### Goal of the exercise:
Retype the material that follows exactly, limited to the lines from the one with "Medio Ambiente" through the one with "Нежные гладкоплодные огурцы", and keep out all pictures.

### Information given:
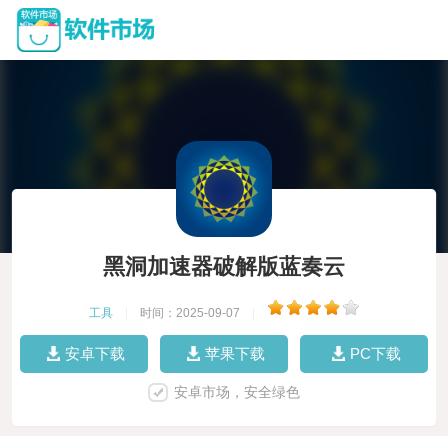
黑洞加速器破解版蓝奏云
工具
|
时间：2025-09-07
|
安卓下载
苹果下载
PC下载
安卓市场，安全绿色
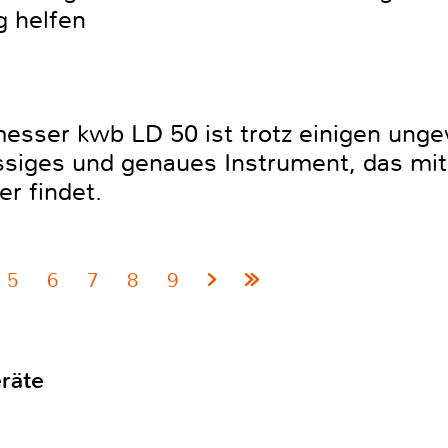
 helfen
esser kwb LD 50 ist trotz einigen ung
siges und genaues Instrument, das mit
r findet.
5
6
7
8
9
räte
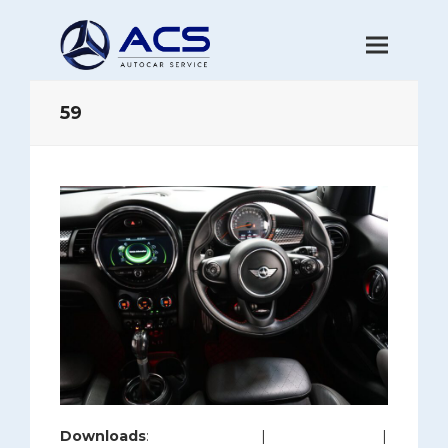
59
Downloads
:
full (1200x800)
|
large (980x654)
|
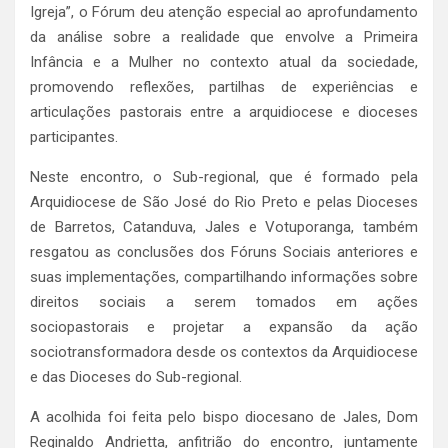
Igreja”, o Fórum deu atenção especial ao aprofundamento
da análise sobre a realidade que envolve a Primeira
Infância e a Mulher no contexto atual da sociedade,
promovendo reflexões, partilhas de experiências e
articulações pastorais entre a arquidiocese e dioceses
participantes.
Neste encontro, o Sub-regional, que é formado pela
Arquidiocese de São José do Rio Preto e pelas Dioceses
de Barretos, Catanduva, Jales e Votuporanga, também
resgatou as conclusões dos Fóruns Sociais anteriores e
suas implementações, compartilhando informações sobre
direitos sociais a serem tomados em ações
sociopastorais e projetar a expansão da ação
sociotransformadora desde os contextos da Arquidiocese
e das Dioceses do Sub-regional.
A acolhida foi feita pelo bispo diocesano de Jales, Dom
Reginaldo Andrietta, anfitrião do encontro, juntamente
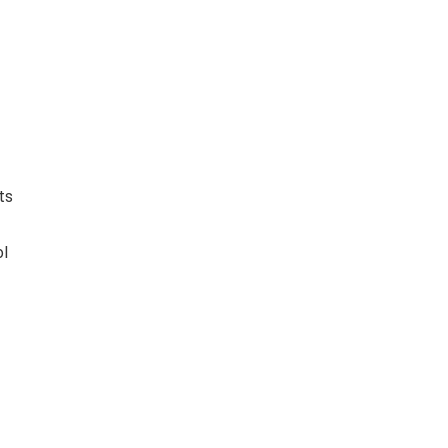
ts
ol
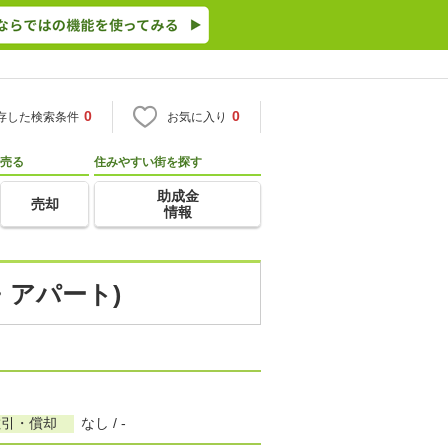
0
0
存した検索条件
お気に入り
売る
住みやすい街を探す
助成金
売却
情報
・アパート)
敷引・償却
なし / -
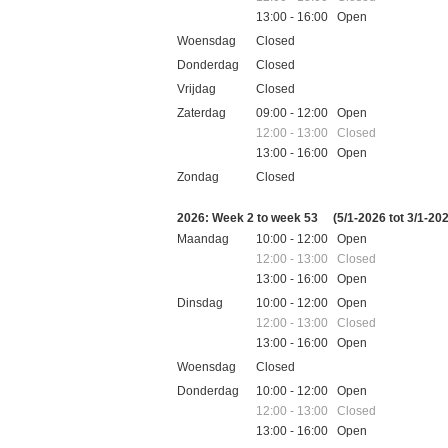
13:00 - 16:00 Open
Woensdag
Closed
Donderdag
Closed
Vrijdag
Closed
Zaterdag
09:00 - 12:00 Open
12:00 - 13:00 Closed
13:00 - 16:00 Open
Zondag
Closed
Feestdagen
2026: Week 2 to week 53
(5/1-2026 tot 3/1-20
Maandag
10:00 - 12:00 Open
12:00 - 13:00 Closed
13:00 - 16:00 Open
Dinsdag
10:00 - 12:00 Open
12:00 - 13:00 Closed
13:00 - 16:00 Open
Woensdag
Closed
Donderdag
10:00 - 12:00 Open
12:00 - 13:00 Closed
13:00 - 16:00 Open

...

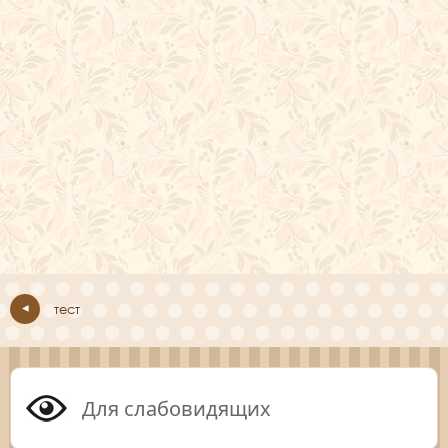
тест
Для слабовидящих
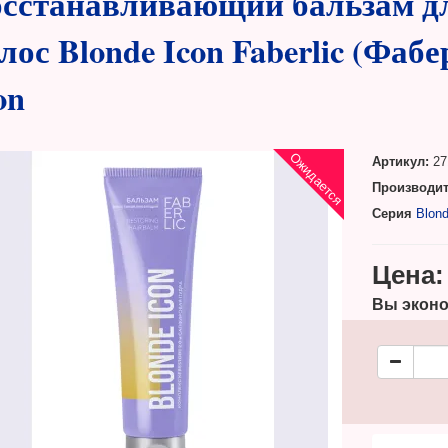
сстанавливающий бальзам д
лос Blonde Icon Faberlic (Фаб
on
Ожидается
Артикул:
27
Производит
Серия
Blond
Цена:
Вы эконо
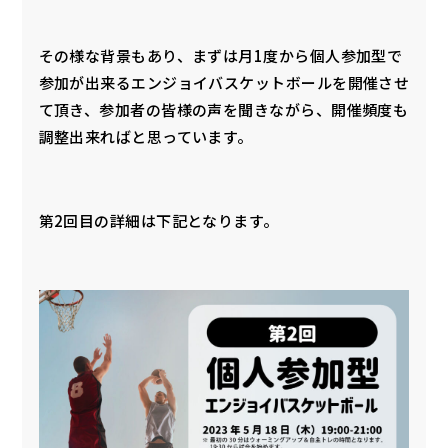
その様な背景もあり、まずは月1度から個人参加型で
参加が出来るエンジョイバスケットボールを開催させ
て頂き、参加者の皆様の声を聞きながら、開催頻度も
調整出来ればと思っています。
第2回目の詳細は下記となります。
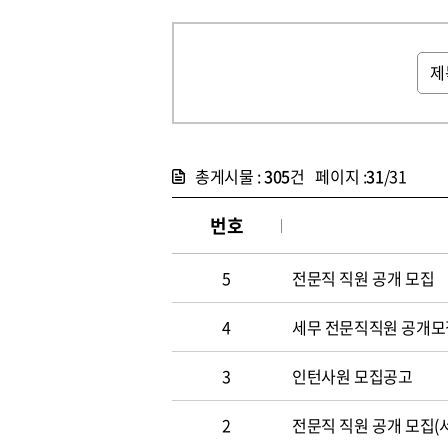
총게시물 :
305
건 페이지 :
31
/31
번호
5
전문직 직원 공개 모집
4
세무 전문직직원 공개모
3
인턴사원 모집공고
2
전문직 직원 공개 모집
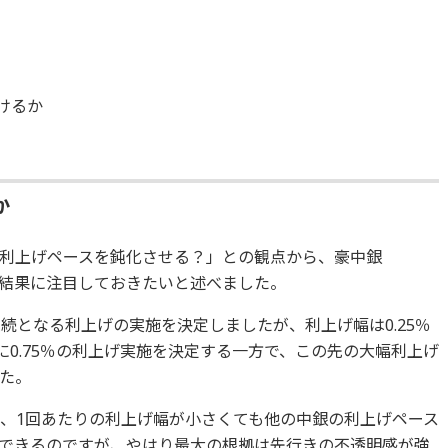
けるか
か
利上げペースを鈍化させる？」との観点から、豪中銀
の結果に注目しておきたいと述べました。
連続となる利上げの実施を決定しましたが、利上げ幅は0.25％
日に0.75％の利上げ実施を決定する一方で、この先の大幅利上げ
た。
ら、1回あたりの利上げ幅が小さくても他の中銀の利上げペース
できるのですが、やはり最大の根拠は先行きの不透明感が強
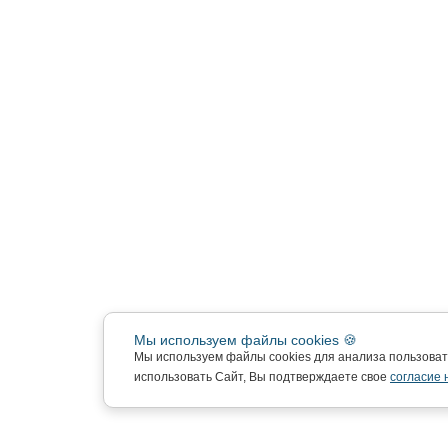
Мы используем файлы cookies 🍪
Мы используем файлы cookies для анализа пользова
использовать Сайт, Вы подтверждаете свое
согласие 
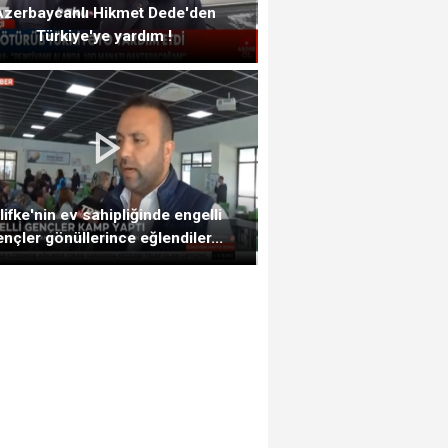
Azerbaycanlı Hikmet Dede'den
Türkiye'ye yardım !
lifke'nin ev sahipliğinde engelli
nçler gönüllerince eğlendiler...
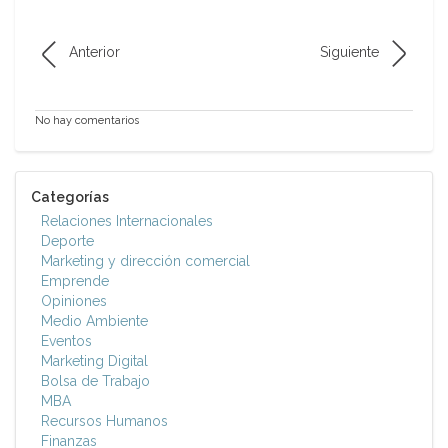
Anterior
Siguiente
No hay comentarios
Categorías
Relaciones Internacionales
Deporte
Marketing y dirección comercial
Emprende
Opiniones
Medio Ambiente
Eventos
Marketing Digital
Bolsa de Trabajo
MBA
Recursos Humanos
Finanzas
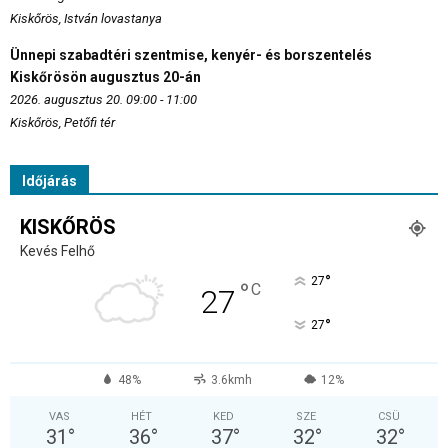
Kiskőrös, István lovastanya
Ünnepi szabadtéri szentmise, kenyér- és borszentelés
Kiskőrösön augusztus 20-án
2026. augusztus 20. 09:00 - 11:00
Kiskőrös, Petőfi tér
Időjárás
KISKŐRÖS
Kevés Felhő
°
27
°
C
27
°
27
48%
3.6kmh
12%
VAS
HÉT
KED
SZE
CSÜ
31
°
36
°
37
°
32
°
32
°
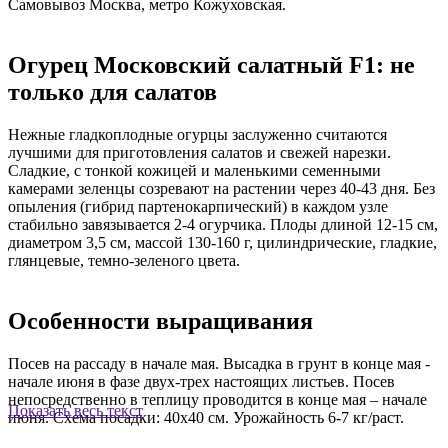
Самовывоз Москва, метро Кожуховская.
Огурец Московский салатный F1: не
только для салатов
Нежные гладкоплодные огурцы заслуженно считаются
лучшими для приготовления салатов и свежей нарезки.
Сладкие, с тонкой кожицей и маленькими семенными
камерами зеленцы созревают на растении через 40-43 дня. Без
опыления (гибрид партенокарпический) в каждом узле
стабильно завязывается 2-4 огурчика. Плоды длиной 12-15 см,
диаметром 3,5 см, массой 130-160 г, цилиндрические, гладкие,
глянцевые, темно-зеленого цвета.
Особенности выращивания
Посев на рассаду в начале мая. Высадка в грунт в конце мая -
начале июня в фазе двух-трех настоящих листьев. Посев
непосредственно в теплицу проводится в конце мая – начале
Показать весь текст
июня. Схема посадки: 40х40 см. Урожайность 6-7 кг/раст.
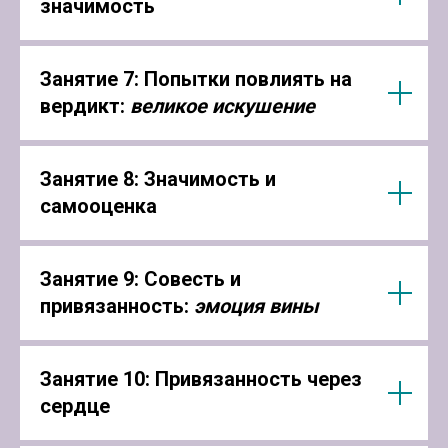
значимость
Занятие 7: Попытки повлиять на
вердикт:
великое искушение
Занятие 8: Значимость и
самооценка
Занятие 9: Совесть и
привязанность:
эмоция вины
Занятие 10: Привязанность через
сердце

### Response to this exercise:
Medio Ambiente
Eventos
Marketing Digital
Bolsa de Trabajo
MBA
Recursos Humanos
Finanzas
Kiskőrös, István lovastanya
Ünnepi szabadtéri szentmise, kenyér- és borszentelés
Kiskőrösön augusztus 20-án
2026. augusztus 20. 09:00 - 11:00
Kiskőrös, Petőfi tér
Időjárás
KISKŐRÖS
Kevés Felhő
°
27
°
C
27
°
27
48%
3.6kmh
12%
VAS
HÉT
KED
SZE
CSÜ
31
°
36
°
37
°
32
°
32
°
Самовывоз Москва, метро Кожуховская.
Огурец Московский салатный F1: не
только для салатов
Нежные гладкоплодные огурцы заслуженно считаются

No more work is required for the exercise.